** WHAT IS EXPECTED **
Reproduce each record below exactly as written.

* * *

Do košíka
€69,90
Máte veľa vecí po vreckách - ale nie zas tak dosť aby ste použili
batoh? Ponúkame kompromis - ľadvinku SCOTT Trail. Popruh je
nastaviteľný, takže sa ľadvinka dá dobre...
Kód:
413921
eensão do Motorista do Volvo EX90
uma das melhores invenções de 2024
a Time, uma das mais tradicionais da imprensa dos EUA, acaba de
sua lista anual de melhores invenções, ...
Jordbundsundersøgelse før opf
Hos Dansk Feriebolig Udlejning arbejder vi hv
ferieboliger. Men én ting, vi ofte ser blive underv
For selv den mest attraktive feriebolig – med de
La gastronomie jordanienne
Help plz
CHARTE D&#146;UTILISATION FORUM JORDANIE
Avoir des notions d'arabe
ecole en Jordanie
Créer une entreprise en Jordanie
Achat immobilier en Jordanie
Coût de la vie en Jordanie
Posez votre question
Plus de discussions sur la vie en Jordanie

* * *

** EXERCISE ANSWER **
Do košíka
€69,90
Máte veľa vecí po vreckách - ale nie zas tak dosť aby ste použili
batoh? Ponúkame kompromis - ľadvinku SCOTT Trail. Popruh je
nastaviteľný, takže sa ľadvinka dá dobre...
Kód:
413921
eensão do Motorista do Volvo EX90
uma das melhores invenções de 2024
a Time, uma das mais tradicionais da imprensa dos EUA, acaba de
sua lista anual de melhores invenções, ...
Jordbundsundersøgelse før opf
Hos Dansk Feriebolig Udlejning arbejder vi hv
ferieboliger. Men én ting, vi ofte ser blive underv
For selv den mest attraktive feriebolig – med de
La gastronomie jordanienne
Help plz
CHARTE D&#146;UTILISATION FORUM JORDANIE
Avoir des notions d'arabe
ecole en Jordanie
Créer une entreprise en Jordanie
Achat immobilier en Jordanie
Coût de la vie en Jordanie
Posez votre question
Plus de discussions sur la vie en Jordanie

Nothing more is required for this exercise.